Elbette ülkenin bazı sıkıntıları var, ama...
"Ülke yönetilemiyor, savruluyor" ve "millet aç" söylemleri oturmuyor bu Türkiye fotoğrafına. İllüzyonlar ve çarpıtmalarla daha fazla yol alınması zor. Üstelik çiğnene çiğnene eskidi ve artık sakızlara döndü bu söylemler. Belli bir noktadan sonra iyiye sıkıcı hale gelecek.
İşte bu tabloya bakıp, "Muhalefet patinaj" yapıyor diyebiliriz!
Ayrıca, Ak Parti de savunma mekanizmasını oluşturuyor. Bir süredir bu tür çarpıtmalara anında ve etkili cevaplar veriliyor. Hem de ramlar ve belgeleri ile!
O yüzden bu politikanın uzun süre devam etmesi zor. Muhalefet cephesinde bir makas değişikliğine ihtiyaç var.
Ak Parti, tam 20 yıldır ülkenin başında. Kolay değil bu kadar uzun süre ülkeyi idare etmek. Elbette aşınmalar da olacak.
Bu, muhalefet açısından ideal bir tablo. Ama buna rağmen belli bir noktaya gelip tıkanıyor, daha ileri gidemiyor.

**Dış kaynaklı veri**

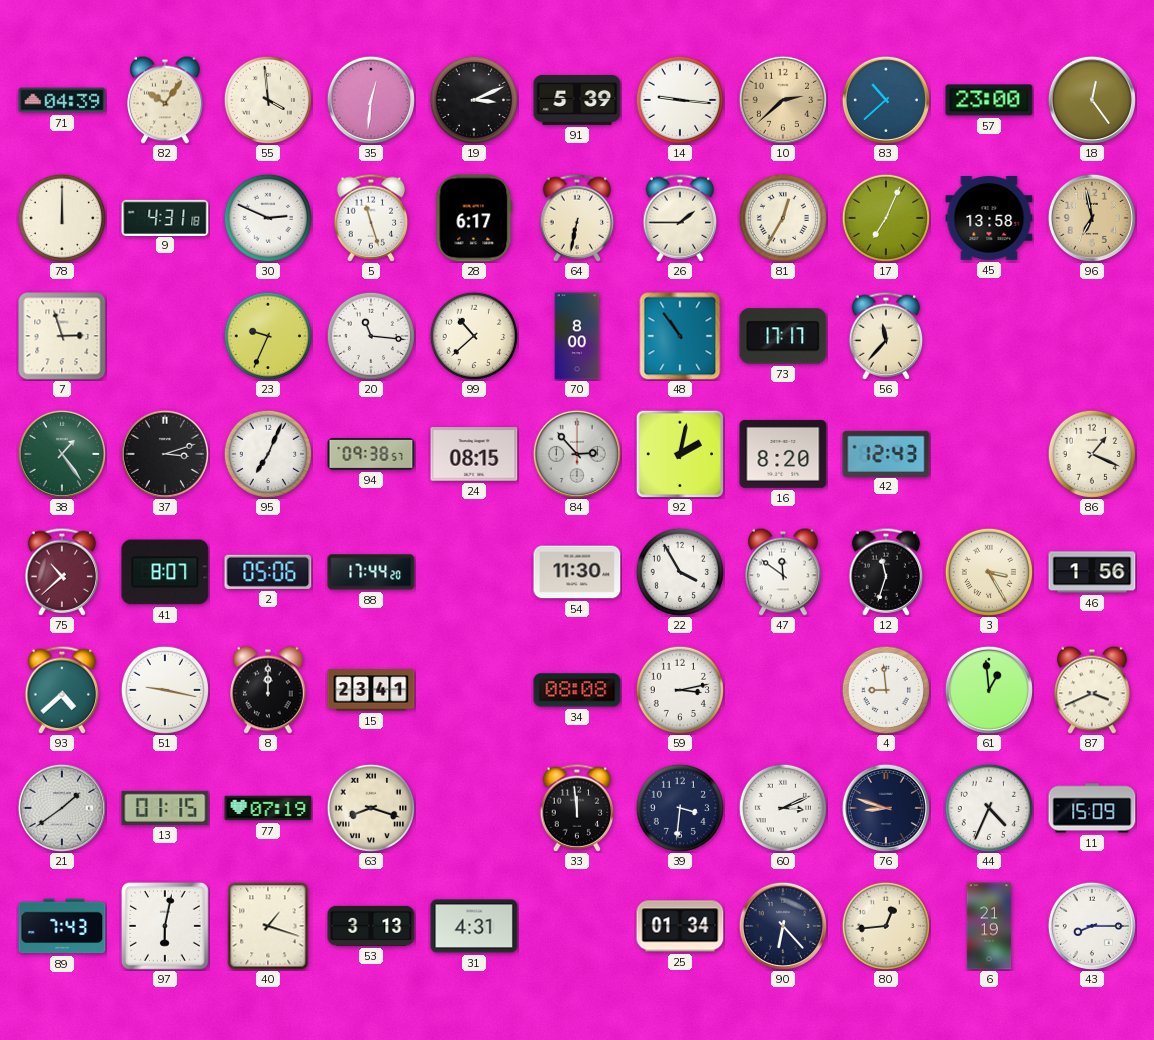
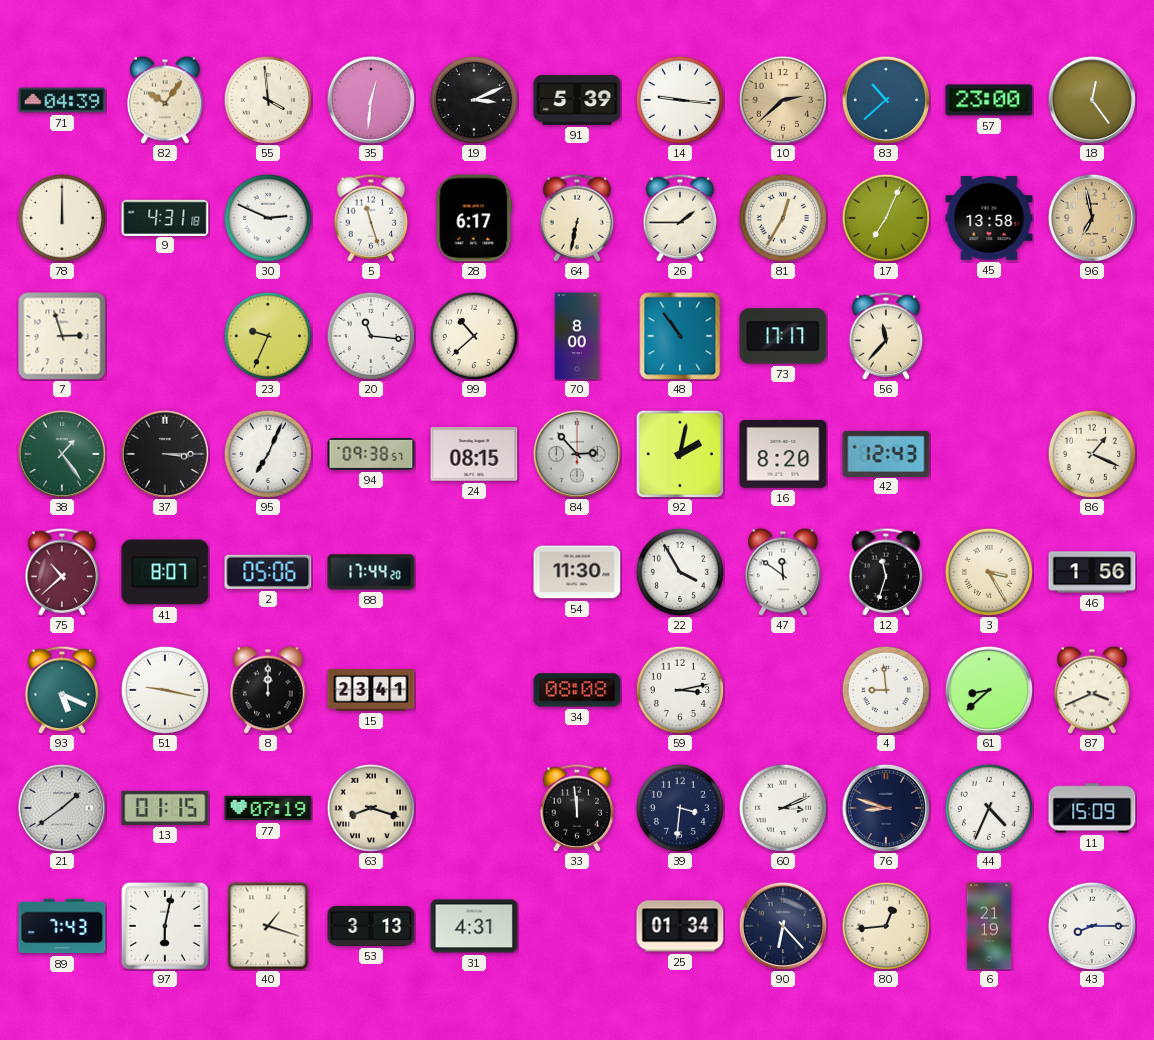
37: 3:12 -> 3:15
93: 4:38 -> 5:19
61: 12:59 -> 8:38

Üstelik, asıl sıkıntı yeni başlıyor. Muharrem İnce'nin Memleket Partisi, 18 Eylül'de kurultayını yapacak. Yeni bir kadro ile ortaya çıkacak. Ayrıca, sonuç almak istiyorsa, daha net söylemler geliştirmek zorunda. Muharrem İnce, eğer CHP'yi direkt ve net hedef alan bir siyaset geliştirirse, Kılıçdaroğlu'nun işi çok zor. Hem CHP, hem de Kılıçdaroğlu'nu ciddi şekilde sarsar. Ayrıca, İnce bunu yapmazsa eğer, Millet İttifakı içinde küçük bir parça olmaktan öte bir anlam ifade etmez.
Bu arada bir de İmamoğlu faktörü bulunuyor. Koca İstanbul Büyükşehir Belediyesi'ni arkasına almış, ciddi bir parasal kaynağı ve etkili çevreler içinde önemli destekçileri var. Kimse sanmasın ki, süreç içinde sessiz ve sedasız oturacak. O da nabız yoklamaya devam edecek, fırsatını bulursa, "Ben de varım" diyecek.
İyi Parti ve Meral Akşener faktörünü ise yabana atmamak lazım. İlaveten HDP de formülün içinde. Muhalefet içinde hem ortak çok, hem de kılı kırk yaran ince hesaplar yürütülüyor. Ayrıca, istismar siyaseti dışında yeni bir söylem yok.
"Erdoğan gidecek" diyorlar, demesine de nasıl olacak bu?